• _Activity_: Search each line of the data for the word "Love"; copy every line where it is found.

• _Given data_:
··········

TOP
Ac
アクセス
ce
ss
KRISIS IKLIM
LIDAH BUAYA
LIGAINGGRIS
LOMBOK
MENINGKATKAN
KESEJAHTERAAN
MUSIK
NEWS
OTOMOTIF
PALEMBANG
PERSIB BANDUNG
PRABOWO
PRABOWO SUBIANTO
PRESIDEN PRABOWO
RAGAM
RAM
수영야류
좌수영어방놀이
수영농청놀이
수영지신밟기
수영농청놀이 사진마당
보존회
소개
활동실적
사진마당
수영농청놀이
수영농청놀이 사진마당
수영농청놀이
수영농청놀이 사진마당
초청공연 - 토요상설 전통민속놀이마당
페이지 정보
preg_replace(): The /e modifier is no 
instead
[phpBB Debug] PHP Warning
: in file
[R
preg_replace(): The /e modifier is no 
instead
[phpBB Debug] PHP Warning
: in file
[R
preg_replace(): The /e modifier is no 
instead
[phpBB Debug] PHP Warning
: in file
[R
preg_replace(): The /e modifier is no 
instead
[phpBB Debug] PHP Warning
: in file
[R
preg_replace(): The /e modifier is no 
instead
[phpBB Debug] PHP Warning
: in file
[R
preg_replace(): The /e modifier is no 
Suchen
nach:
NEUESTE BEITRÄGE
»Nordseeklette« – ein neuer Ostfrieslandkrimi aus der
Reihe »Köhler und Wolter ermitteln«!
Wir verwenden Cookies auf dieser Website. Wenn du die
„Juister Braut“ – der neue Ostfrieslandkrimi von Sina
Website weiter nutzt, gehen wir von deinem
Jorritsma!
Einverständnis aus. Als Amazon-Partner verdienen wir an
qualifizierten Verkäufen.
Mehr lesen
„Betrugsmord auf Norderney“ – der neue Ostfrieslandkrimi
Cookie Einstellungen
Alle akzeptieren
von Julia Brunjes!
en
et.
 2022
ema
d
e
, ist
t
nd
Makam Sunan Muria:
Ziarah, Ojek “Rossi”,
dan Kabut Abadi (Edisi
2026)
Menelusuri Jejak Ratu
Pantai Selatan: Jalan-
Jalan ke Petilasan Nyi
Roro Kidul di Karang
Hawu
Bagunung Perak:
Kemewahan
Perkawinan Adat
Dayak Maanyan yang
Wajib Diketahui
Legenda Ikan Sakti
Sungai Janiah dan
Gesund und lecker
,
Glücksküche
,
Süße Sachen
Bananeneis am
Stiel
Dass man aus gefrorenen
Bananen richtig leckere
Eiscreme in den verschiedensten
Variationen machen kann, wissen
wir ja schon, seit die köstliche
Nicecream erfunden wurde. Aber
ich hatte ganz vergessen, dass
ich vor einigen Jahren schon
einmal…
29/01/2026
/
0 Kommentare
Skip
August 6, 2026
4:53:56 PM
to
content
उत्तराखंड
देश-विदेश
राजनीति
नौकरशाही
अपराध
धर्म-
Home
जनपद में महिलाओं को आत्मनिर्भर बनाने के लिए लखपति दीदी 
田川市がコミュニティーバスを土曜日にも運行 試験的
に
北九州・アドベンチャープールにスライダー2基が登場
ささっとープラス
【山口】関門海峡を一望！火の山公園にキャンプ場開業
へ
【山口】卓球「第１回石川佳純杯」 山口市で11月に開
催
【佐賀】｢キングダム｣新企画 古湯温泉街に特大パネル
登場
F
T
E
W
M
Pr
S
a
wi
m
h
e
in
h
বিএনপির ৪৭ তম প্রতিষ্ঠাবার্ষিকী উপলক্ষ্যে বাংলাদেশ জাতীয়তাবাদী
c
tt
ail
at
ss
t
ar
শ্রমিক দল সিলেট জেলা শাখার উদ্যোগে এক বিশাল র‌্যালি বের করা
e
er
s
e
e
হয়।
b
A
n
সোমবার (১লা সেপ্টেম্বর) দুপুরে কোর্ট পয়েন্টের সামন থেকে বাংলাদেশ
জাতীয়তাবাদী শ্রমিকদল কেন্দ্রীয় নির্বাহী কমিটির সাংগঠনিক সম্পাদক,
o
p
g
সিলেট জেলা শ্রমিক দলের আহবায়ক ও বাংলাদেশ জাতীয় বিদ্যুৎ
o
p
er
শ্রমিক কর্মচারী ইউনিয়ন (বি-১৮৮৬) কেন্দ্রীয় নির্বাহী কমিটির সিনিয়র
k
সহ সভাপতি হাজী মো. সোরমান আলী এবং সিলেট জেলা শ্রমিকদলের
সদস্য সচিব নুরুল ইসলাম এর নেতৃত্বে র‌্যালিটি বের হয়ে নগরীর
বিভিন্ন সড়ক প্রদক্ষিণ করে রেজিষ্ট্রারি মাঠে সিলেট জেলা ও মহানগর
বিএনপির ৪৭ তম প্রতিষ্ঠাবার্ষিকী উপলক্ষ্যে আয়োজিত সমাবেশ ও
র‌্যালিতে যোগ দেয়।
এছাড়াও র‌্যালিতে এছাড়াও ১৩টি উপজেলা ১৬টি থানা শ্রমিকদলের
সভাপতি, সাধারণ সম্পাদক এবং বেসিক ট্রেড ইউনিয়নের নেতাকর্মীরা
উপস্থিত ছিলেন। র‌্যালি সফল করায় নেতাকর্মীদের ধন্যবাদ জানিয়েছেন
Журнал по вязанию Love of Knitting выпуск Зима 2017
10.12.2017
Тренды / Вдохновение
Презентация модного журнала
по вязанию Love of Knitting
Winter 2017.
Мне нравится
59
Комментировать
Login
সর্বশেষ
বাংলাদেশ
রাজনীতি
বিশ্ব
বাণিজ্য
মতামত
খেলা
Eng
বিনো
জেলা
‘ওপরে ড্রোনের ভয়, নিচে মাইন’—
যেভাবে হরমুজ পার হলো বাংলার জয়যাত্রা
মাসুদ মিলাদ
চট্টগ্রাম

··········

• _Response area_:
Журнал по вязанию Love of Knitting выпуск Зима 2017
по вязанию Love of Knitting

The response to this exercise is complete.